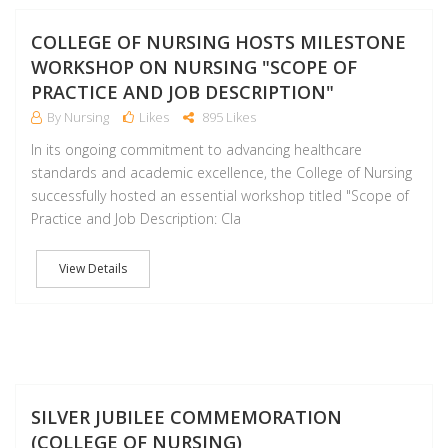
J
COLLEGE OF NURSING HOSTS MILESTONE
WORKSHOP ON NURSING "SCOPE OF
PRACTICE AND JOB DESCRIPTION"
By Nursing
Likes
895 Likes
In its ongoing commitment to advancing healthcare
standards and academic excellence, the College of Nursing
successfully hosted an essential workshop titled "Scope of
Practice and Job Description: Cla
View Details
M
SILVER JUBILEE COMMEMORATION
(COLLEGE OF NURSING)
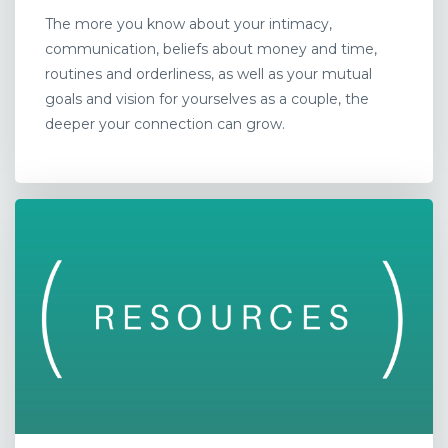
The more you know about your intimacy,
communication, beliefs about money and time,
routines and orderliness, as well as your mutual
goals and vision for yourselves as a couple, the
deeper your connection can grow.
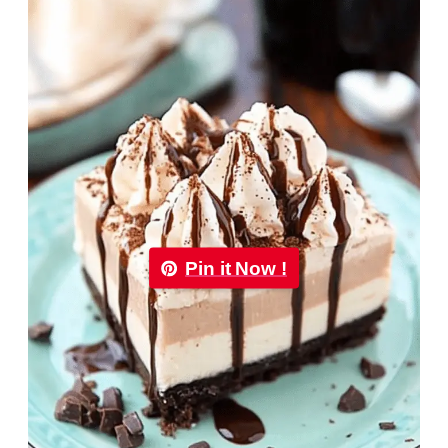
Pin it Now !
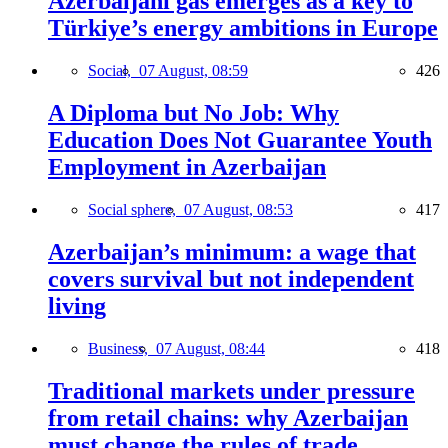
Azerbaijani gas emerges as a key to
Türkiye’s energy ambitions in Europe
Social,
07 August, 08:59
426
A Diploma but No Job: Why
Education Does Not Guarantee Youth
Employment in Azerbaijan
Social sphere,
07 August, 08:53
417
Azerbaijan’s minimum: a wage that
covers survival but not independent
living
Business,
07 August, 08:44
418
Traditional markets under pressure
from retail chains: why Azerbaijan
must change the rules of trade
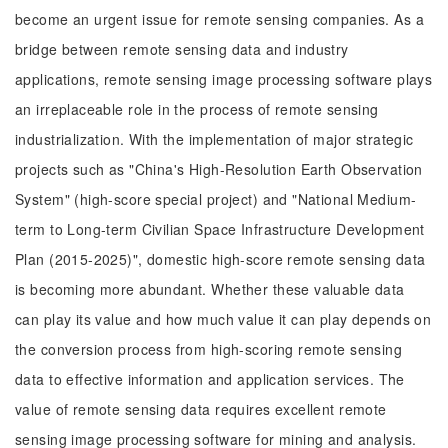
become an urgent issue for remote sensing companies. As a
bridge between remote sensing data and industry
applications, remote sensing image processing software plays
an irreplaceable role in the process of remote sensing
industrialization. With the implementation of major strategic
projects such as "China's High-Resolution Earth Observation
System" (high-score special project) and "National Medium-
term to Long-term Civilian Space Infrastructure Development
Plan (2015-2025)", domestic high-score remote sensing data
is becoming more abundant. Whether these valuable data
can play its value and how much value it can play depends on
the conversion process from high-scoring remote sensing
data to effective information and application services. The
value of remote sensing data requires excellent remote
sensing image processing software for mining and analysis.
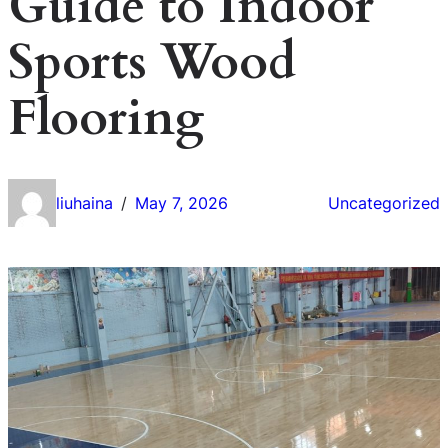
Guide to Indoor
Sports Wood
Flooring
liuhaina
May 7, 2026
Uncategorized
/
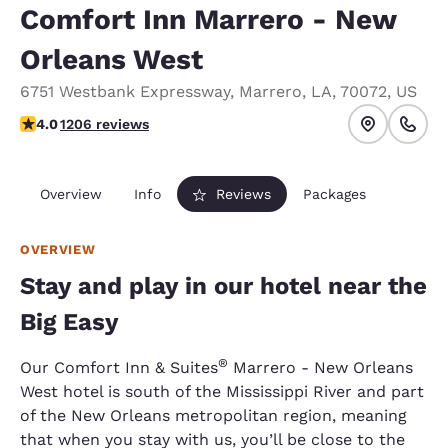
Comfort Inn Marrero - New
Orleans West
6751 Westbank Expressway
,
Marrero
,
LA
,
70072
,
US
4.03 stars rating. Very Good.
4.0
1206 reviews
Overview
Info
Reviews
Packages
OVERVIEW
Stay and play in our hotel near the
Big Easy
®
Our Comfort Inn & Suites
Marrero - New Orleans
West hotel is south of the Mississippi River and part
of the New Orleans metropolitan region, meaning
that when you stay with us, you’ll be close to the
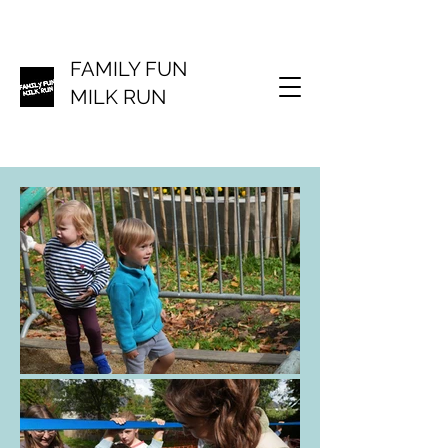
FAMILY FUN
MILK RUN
- - - - - - -
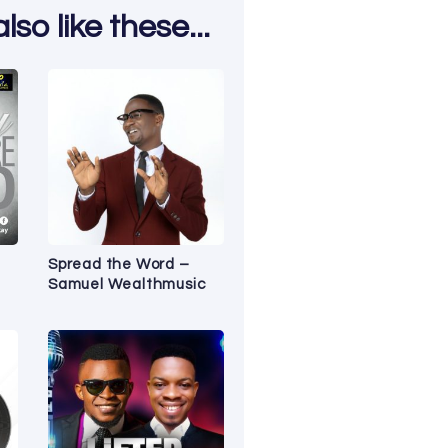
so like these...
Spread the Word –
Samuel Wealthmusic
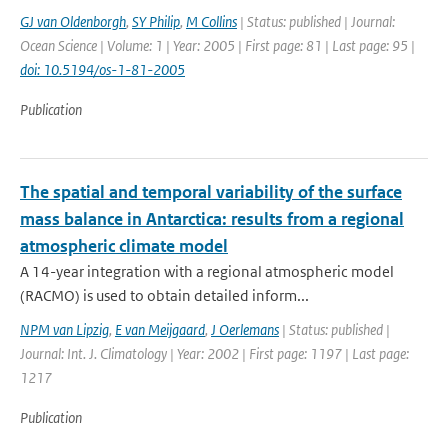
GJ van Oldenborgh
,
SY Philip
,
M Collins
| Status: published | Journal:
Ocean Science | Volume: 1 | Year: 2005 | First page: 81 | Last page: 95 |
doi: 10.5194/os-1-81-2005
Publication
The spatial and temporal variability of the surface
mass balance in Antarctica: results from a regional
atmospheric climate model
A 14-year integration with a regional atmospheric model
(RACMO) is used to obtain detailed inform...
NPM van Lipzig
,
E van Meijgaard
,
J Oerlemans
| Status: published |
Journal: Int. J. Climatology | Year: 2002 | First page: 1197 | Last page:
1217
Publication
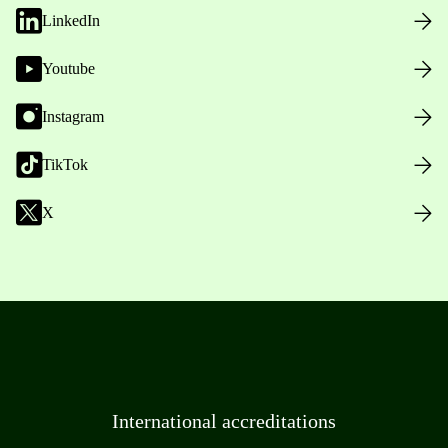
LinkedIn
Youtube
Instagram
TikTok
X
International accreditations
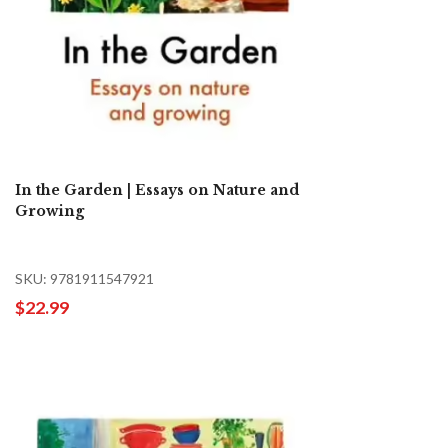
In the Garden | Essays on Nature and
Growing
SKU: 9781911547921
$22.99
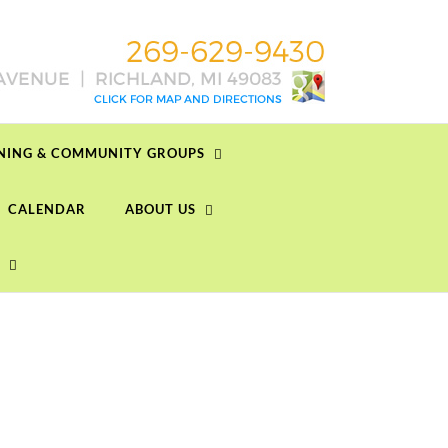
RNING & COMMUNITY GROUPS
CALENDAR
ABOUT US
- - - - - - -
## Assignment
The line holding "high-score remote sensing data" starts the copy and the line holding "May 7, 2026" ends it. Repeat those two lines above and all between them exactly, leaving out pictures.

## Result
Plan (2015-2025)", domestic high-score remote sensing data
is becoming more abundant. Whether these valuable data
can play its value and how much value it can play depends on
the conversion process from high-scoring remote sensing
data to effective information and application services. The
value of remote sensing data requires excellent remote
sensing image processing software for mining and analysis.
Guide to Indoor
Sports Wood
Flooring
liuhaina
May 7, 2026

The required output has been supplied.